Startup provides a pipeline to co-op housing
PadPiper offers a better process for both students and landlords
PadPiper offers a better process for both students and landlords
By Carol Truemner Faculty of EngineeringA couple of disastrous co-op housing experiences were the inspiration behind a Capstone Design project that has developed into a startup company with the goal of ensuring students on work terms find decent and affordable accommodation.
PadPiper is an online site designed to help co-op students and interns locate verified furnished housing.
“It’s a trusted safe place to find monthly rentals,” says Jack Forbes, a co-founder of PadPiper.
It was the members of Forbes’ 2016 management engineering Capstone Design team who came up with the idea for PadPiper after finding it difficult to find suitable housing for themselves on co-op terms, especially ones in Vancouver and Silicon Valley.
“It’s an absolute struggle to find a good place to live,” says Forbes. “We sifted through a bunch of lists, including Craigslist and Kijiji, which weren’t very helpful.”
For their Capstone Design project, the management engineering students developed PadPiper’s proof of concept and came up with a solution they felt was a win-win for both students and landlords. Students are provided features for reviewing properties, names of previous student tenants, and more information such as transit options, while landlords are provided with a list of verified potential occupants.
“During our Capstone symposium, students told us that we had come up with what they needed,” Forbes says. “And the landlords who stopped by said they often have difficulty finding tenants and that PadPiper looked like a good solution.”
After graduating from Waterloo in spring 2016, Forbes tried to balance a full-time position while working on PadPiper.
Earlier this year, he left his job at Salesforce, a San Francisco-based cloud computing company, to concentrate on building his startup. PadPiper’s other two full-time employees are Zach Waterfield, a 2018 Waterloo computer engineering graduate, and Courtney Sabo, a graduate of Drexel University in Philadelphia. Forbes and Sabo work out of San Francisco while Waterfield is located in Waterloo. Raman Molla, another original member of the management engineering Capstone Design team, works part-time for the company.
PadPiper is the type of site Forbes wishes was in place when he was a student looking for co-op housing.
After staying in Waterloo for his first co-op term, Forbes spent his second working at a job in Silicon Valley. Unable to find appropriate housing for the term, he ended up living with family friends.
While he had a comfortable place to stay, Forbes found he missed out on “the true co-op experience,” including interacting with roommates.
Before the start of a co-op term Forbes had in Vancouver he asked his sister, then a student at the University of British Columbia, to check out an apartment in advance of signing a short-term lease.
Although the apartment was adequate and the landlord seemed nice, Forbes and his roommate had a nasty surprise at the end of their four-month term.
The landlord kept the $3,000 damage deposit to repair a scratch in the floor that Forbes estimates would have cost a few hundred dollars to fix.

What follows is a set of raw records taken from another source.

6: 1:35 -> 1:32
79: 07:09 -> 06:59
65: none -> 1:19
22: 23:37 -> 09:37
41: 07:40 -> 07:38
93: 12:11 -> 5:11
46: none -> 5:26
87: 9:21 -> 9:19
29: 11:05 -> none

He and his roommate took the landlord to small claims court and won their case against him.
On another co-op term, a landlord insisted that Forbes and his roommate clean the windowsills in their apartment with toothbrushes.
“We’re talking about an old basement that’s already not in great shape,” says Forbes. “There were other crazy cleaning criteria that we weren’t told about before moving in. We were definitely desperate for a place to live.”
To ensure other co-ops and interns don’t go through similar lousy housing experiences, Forbes and the other PadPiper employees personally check out rental spaces and rely heavily on word of mouth referrals from students.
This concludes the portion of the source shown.